## [WHAT YOU SHOULD DO]
What you return must match the listing below character for character, minus any pictures.
· · · ·
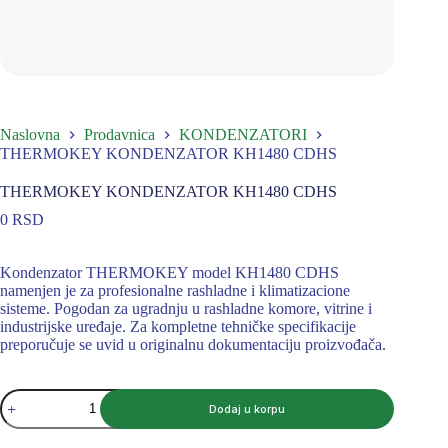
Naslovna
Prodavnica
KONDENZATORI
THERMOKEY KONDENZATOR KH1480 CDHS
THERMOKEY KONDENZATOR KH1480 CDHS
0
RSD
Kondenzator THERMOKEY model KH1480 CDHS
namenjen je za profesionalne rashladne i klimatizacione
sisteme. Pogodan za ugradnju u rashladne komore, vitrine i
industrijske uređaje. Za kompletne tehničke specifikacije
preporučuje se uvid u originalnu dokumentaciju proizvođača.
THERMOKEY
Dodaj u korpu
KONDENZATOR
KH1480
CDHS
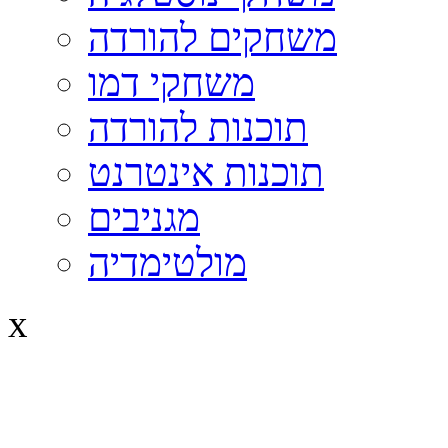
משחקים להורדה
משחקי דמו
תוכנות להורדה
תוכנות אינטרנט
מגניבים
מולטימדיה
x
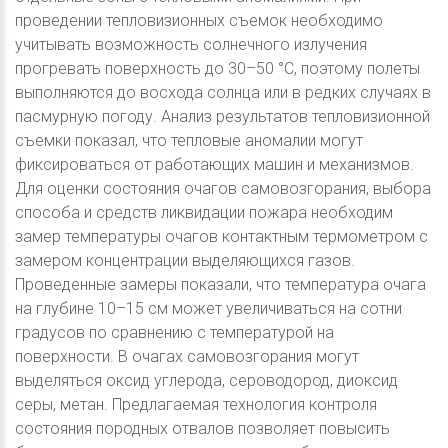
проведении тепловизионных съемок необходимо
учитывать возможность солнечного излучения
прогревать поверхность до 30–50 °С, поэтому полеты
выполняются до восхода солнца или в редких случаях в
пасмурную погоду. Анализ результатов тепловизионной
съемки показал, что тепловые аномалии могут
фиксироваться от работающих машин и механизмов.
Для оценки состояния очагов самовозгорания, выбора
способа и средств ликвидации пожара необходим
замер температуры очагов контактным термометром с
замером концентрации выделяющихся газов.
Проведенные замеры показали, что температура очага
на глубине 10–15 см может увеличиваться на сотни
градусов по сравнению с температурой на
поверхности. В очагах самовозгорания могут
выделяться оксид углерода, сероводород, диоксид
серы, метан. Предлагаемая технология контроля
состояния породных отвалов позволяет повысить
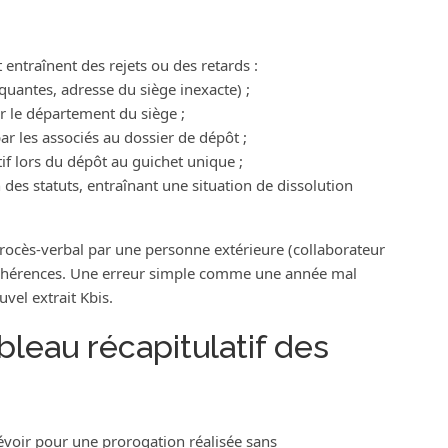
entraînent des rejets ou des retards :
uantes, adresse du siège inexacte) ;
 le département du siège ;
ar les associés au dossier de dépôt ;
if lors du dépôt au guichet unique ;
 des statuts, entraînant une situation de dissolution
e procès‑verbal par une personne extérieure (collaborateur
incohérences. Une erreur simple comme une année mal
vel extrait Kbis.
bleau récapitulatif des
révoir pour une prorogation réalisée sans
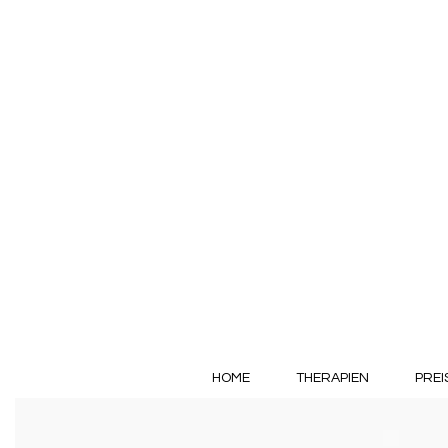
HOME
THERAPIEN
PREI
· · · ·
## [RESPONSE TO THIS TASK]
Naslovna
Prodavnica
KONDENZATORI
THERMOKEY KONDENZATOR KH1480 CDHS
THERMOKEY KONDENZATOR KH1480 CDHS
0
RSD
Kondenzator THERMOKEY model KH1480 CDHS
namenjen je za profesionalne rashladne i klimatizacione
sisteme. Pogodan za ugradnju u rashladne komore, vitrine i
industrijske uređaje. Za kompletne tehničke specifikacije
preporučuje se uvid u originalnu dokumentaciju proizvođača.
THERMOKEY
Dodaj u korpu
KONDENZATOR
KH1480
CDHS
משחקים להורדה
משחקי דמו
תוכנות להורדה
תוכנות אינטרנט
מגניבים
מולטימדיה
x
проведении тепловизионных съемок необходимо
учитывать возможность солнечного излучения
прогревать поверхность до 30–50 °С, поэтому полеты
выполняются до восхода солнца или в редких случаях в
пасмурную погоду. Анализ результатов тепловизионной
съемки показал, что тепловые аномалии могут
фиксироваться от работающих машин и механизмов.
Для оценки состояния очагов самовозгорания, выбора
способа и средств ликвидации пожара необходим
замер температуры очагов контактным термометром с
замером концентрации выделяющихся газов.
Проведенные замеры показали, что температура очага
на глубине 10–15 см может увеличиваться на сотни
градусов по сравнению с температурой на
поверхности. В очагах самовозгорания могут
выделяться оксид углерода, сероводород, диоксид
серы, метан. Предлагаемая технология контроля
состояния породных отвалов позволяет повысить
entraînent des rejets ou des retards :
uantes, adresse du siège inexacte) ;
 le département du siège ;
ar les associés au dossier de dépôt ;
if lors du dépôt au guichet unique ;
 des statuts, entraînant une situation de dissolution
e procès‑verbal par une personne extérieure (collaborateur
incohérences. Une erreur simple comme une année mal
vel extrait Kbis.
bleau récapitulatif des
révoir pour une prorogation réalisée sans
HOME
THERAPIEN
PREI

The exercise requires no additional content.